A knowledge harness is the same skeleton, pointed at content instead of code. The mapping is nearly one-to-one:

• Feedforward is the knowledge tree: AGENTS.md, the product specs, PRODUCT_SENSE.md, and the uristocrat-editor skill that carries house style (items 2–3).
• Tools are the Ghost API, web search, and the agents' file access (items 5–9).

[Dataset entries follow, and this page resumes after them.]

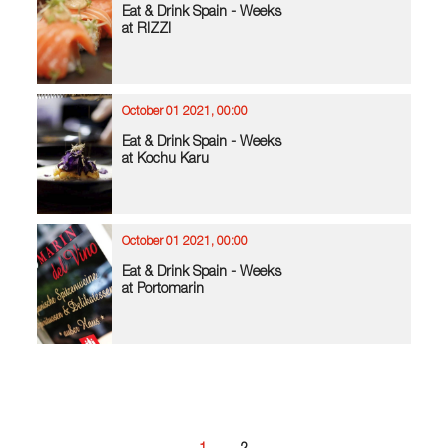
Eat & Drink Spain - Weeks
at RIZZI
October 01 2021, 00:00
Eat & Drink Spain - Weeks
at Kochu Karu
October 01 2021, 00:00
Eat & Drink Spain - Weeks
at Portomarin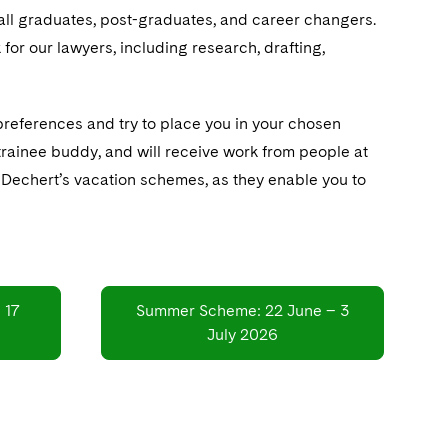
 all graduates, post-graduates, and career changers.
for our lawyers, including research, drafting,
preferences and try to place you in your chosen
 trainee buddy, and will receive work from people at
of Dechert’s vacation schemes, as they enable you to
 17
Summer Scheme: 22 June – 3
July 2026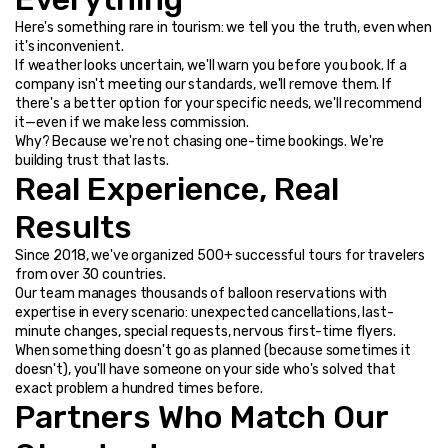
Here's something rare in tourism: we tell you the truth, even when 
it's inconvenient.
If weather looks uncertain, we'll warn you before you book. If a 
company isn't meeting our standards, we'll remove them. If 
there's a better option for your specific needs, we'll recommend 
it—even if we make less commission.
Why? Because we're not chasing one-time bookings. We're 
building trust that lasts.
Real Experience, Real 
Results
Since 2018, we've organized 500+ successful tours for travelers 
from over 30 countries.
Our team manages thousands of balloon reservations with 
expertise in every scenario: unexpected cancellations, last-
minute changes, special requests, nervous first-time flyers.
When something doesn't go as planned (because sometimes it 
doesn't), you'll have someone on your side who's solved that 
exact problem a hundred times before.
Partners Who Match Our 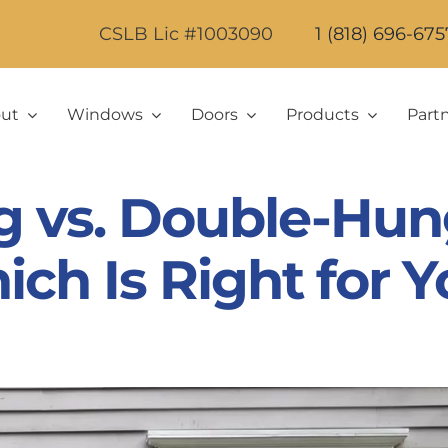
CSLB Lic #1003090
1 (818) 696-675
ut
Windows
Doors
Products
Part
g vs. Double-Hu
ch Is Right for 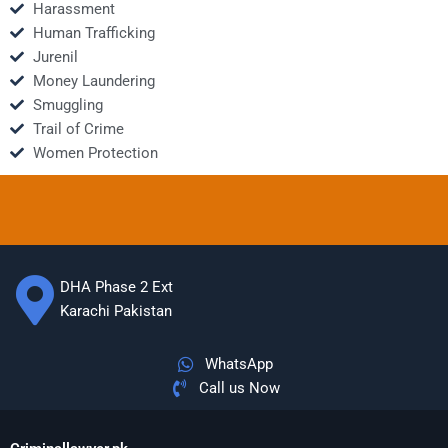
Harassment
Human Trafficking
Jurenil
Money Laundering
Smuggling
Trail of Crime
Women Protection
DHA Phase 2 Ext
Karachi Pakistan
WhatsApp
Call us Now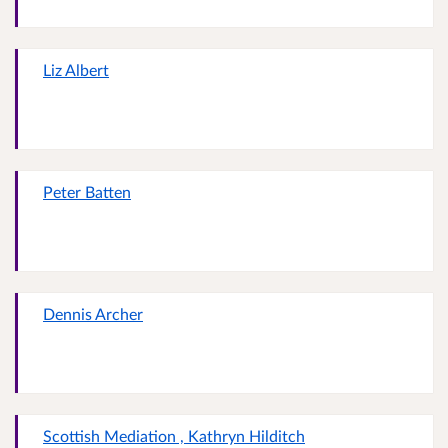
Liz Albert
Peter Batten
Dennis Archer
Scottish Mediation , Kathryn Hilditch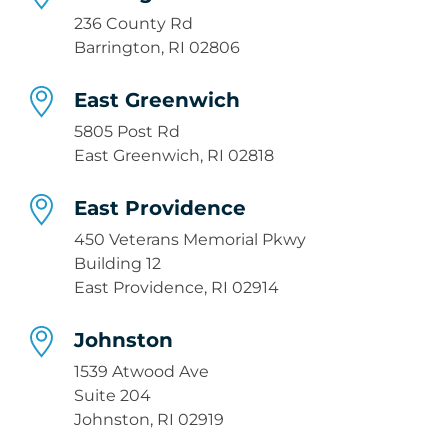
236 County Rd
Barrington, RI 02806
East Greenwich
5805 Post Rd
East Greenwich, RI 02818
East Providence
450 Veterans Memorial Pkwy
Building 12
East Providence, RI 02914
Johnston
1539 Atwood Ave
Suite 204
Johnston, RI 02919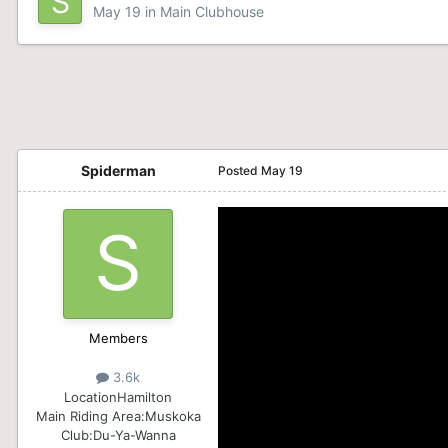
May 19
in
Main Clubhouse
Spiderman
Posted
May 19
Members
3.6k
Location
Hamilton
Main Riding Area:
Muskoka
Club:
Du-Ya-Wanna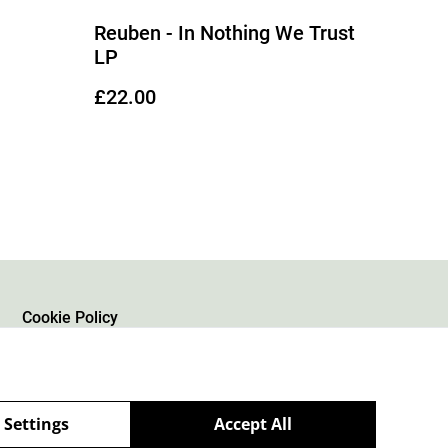
Reuben - In Nothing We Trust
LP
£22.00
Cookie Policy
 Settings
Accept All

• Feedback sensors are where the two diverge most. Code gets linters, tests, and compilers (items 17–19): deterministic and objective. Content gets the weekly rubric and the audit agent, a proxy for taste rather than a true linter. That's the gap I keep flagging. The one place the mapping holds cleanly is CI gates (item 20): secret scanning and skill-file linting catch deterministic faults the same way they would in any repo.
• Guardrails are draft-mode-by-default and the publish/approval asymmetry (items 21–22), and the run log is the start of real observability (item 23).

So "knowledge harness" isn't a looser word for documentation. It's the full apparatus above, minus the components that only make sense when the output is code, plus a human, because the feedback layer can't yet be automated the way a test suite can.